To have courage for whatever comes in life – everything lies in that. – St. Theresa of Avila

The first step on the journey is to lose your way. – Galway Kinnell

That photo of the curving bench reminds me that we can only see so far. And that attempting to plan beyond this horizon – as I so desperately try – is a futile effort. Consider this a new effort at rolling with the punches; hearing my own daughter say that was like a reminder from the universe. Oh these unintentionally funny, occasionally annoying, endlessly entertaining children of mine can be wise!

Still Life with Peonies, Tired Six Year Old, and Sauvignon Blanc on the Rocks

Still life of my evening, 5/9/09 (happy birthday Courtney and Justin!)

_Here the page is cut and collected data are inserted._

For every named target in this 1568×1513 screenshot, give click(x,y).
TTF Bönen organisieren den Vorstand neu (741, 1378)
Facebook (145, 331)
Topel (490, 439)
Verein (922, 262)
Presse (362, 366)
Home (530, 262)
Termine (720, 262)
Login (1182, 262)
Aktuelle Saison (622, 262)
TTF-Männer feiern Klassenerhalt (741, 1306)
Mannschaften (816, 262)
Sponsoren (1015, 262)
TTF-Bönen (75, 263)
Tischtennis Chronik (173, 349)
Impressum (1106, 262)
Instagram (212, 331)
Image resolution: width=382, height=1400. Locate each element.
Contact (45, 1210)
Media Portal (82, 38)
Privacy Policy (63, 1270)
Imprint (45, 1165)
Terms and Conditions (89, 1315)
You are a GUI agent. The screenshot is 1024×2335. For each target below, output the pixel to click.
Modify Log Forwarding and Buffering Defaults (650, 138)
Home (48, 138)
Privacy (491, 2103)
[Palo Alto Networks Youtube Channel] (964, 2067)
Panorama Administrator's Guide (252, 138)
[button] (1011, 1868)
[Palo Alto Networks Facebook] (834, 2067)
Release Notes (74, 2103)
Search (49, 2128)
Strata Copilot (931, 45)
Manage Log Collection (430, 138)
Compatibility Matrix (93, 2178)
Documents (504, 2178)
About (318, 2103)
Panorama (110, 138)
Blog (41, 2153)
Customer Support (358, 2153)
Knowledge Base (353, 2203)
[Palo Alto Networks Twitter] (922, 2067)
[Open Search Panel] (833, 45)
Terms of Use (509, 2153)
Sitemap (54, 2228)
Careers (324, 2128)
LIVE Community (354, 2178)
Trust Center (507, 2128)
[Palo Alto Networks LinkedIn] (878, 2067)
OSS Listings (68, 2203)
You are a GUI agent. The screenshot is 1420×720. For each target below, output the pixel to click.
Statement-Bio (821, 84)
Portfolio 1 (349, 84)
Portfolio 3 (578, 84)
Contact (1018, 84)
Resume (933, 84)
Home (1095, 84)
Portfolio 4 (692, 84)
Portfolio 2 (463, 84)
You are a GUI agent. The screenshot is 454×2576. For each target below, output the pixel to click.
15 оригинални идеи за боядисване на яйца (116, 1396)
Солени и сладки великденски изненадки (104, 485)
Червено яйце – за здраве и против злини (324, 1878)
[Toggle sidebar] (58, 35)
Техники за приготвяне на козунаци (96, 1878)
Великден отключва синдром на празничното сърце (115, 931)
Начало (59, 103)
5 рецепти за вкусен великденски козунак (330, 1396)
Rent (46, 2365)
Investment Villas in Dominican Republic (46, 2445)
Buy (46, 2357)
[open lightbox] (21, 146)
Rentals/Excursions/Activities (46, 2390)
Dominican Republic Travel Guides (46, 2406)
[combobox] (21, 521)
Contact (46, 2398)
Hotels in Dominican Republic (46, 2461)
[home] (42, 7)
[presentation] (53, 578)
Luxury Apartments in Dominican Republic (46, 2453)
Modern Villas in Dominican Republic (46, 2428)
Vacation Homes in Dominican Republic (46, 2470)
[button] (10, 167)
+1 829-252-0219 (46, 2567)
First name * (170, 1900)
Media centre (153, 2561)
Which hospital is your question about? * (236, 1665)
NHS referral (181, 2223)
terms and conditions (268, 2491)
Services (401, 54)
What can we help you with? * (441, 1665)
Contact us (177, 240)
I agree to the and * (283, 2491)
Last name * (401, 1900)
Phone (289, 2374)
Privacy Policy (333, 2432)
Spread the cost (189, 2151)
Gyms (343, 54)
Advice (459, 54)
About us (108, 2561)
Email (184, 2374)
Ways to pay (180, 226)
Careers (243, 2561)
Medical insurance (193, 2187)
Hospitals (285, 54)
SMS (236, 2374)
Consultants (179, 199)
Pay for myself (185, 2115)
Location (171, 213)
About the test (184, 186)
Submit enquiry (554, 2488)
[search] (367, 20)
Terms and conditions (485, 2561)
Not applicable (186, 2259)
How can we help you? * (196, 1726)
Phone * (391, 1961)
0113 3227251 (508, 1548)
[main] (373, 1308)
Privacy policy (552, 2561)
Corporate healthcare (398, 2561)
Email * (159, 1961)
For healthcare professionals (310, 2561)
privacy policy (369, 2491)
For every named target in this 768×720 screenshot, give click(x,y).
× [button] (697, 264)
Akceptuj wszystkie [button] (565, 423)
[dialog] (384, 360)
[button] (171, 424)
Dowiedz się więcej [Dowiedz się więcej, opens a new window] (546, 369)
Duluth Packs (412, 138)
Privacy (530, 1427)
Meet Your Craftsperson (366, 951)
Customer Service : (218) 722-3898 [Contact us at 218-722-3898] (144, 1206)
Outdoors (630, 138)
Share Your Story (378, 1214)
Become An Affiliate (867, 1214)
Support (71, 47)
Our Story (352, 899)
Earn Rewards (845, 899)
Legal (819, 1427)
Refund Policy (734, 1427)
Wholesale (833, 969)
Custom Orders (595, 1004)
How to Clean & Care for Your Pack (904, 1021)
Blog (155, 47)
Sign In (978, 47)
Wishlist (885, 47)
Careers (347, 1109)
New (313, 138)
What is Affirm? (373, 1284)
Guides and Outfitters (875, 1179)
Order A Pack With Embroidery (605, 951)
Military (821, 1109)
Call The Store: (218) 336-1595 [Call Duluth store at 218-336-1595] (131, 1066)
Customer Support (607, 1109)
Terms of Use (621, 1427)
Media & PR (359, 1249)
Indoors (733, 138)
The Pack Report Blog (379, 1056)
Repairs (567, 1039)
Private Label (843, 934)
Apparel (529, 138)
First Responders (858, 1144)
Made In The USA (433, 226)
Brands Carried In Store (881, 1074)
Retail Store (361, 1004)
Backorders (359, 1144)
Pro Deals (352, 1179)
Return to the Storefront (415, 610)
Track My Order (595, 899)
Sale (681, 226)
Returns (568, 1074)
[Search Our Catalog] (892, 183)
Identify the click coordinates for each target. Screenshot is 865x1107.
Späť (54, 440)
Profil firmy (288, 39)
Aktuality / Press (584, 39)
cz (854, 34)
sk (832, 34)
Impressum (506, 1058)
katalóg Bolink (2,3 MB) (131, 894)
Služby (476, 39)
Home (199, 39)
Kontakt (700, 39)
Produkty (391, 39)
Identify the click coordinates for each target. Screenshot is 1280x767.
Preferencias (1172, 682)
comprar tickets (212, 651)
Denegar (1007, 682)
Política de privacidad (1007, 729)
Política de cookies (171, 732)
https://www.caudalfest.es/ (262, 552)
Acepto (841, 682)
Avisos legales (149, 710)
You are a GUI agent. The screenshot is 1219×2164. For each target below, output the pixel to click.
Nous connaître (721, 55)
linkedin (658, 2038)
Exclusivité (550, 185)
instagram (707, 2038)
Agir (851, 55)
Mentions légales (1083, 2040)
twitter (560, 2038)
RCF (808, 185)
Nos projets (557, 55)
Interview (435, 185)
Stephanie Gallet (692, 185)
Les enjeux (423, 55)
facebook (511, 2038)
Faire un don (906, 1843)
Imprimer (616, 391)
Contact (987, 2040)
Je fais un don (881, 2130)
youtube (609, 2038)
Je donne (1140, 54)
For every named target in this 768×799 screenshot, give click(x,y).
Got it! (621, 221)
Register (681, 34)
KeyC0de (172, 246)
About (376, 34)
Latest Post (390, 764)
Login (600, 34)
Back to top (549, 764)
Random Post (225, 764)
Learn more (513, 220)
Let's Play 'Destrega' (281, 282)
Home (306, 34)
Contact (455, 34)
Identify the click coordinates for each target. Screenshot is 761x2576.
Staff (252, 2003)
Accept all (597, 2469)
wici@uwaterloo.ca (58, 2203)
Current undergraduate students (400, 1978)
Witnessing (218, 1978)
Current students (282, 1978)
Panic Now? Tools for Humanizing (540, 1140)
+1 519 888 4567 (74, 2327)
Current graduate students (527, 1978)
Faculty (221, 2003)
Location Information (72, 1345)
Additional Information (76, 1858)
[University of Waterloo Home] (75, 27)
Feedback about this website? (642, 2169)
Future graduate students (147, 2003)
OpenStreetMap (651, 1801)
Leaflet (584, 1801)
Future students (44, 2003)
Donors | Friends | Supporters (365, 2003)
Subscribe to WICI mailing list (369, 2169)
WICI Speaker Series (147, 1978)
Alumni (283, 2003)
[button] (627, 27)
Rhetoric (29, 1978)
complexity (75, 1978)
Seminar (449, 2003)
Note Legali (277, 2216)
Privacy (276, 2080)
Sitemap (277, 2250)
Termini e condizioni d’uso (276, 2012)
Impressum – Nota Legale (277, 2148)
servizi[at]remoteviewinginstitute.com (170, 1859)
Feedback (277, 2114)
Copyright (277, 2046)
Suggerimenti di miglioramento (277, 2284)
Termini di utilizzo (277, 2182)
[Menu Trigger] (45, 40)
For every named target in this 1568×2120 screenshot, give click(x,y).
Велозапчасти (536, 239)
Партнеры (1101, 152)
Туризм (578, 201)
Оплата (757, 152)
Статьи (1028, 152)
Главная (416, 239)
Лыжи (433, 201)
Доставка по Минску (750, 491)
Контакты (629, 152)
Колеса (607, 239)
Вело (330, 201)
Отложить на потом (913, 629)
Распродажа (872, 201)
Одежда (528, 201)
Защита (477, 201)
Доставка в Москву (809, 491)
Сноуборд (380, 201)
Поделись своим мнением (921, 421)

Grace’s sleepover last night was a huge success. So much that as I pulled up to the house this morning at 8:45 to collect her she and Clemmie saw me from across the yard, turned tail, and bolted away from me. She was sad all day long not to be with Clem anymore. She had a great time. But she was, predictably, fried from staying up late and waking up early.

We did manage to write a thank you note to Clemmie:

Grace was super whiny and tearful this afternoon, driving me to the wine at 4:30 (see above). This reminded me, incidentally, of a day in early November 2002. It was in the first couple of weeks of Grace’s life, and Mum stopped by late afternoon one day to say hello. I was sitting in the family room nursing Grace and nursing my own tumbler of wine (red, back then). Mum took one look at me and said: “Driving you to drink, eh?” That’s how I felt today.

But then, with the cat-landing-on-all-fours-after-being-thrown-out-of-window self-preservation instincts I believe all children have, Grace switched on the charm as I was reading to her before bed. She turned to me, eyes all woeful and apologetic.

“Mum,” she said, “Remember how you told me after a sleepover I was going to be really tired?”

“Yes, Gracie, I remember.”

“And how it would be hard to roll with the punches?” (where she got this expression I don’t know but I suspect I must have used it)

“Yes, Grace, hard to roll with the punches.”

“Well, I really have been trying. It’s really hard. But I am trying.”

I fought tears as I listened to her. We then had a long conversation about how rolling with the punches is hard for me too. And indeed, it is.